▶ _EXERCISE PROMPT_
Of the entries below, return only those lines from the line with "DonorsChoose" to the line with "vintage, fermentation in", exactly, both included.

[[ SUPPLIED RECORDS, beginning ]]

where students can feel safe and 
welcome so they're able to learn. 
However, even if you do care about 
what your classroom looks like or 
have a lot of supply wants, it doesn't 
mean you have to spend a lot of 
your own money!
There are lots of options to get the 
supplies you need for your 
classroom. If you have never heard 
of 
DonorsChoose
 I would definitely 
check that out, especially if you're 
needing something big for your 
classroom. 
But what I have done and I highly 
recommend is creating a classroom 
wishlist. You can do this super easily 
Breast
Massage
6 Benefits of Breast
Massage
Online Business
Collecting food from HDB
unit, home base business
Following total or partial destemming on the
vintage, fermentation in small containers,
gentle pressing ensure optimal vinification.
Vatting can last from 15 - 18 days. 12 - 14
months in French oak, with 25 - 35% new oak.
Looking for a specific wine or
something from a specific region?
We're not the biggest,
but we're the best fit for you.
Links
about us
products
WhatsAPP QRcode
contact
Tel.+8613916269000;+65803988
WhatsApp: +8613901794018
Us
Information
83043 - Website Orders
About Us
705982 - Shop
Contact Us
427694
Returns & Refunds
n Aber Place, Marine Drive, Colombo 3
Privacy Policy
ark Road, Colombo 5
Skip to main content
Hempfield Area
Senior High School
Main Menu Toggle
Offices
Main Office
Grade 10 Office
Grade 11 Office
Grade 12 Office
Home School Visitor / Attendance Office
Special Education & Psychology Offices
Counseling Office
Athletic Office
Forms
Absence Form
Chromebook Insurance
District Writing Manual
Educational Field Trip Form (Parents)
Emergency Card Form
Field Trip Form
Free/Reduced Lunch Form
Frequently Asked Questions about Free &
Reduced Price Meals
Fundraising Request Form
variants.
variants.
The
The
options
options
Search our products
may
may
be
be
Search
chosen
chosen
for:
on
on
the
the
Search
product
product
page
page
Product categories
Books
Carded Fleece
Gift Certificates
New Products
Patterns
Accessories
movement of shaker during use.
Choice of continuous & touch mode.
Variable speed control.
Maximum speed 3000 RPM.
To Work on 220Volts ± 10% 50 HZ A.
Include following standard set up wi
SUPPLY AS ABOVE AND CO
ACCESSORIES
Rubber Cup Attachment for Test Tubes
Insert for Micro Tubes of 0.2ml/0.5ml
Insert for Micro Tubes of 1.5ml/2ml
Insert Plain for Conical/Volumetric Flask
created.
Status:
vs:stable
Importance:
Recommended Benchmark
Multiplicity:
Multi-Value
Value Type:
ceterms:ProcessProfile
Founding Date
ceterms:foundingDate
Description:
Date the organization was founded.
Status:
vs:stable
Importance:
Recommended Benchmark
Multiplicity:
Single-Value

[[ SUPPLIED RECORDS, end ]]

▶ _PROBLEM SOLUTION_
DonorsChoose
 I would definitely 
check that out, especially if you're 
needing something big for your 
classroom. 
But what I have done and I highly 
recommend is creating a classroom 
wishlist. You can do this super easily 
Breast
Massage
6 Benefits of Breast
Massage
Online Business
Collecting food from HDB
unit, home base business
Following total or partial destemming on the
vintage, fermentation in small containers,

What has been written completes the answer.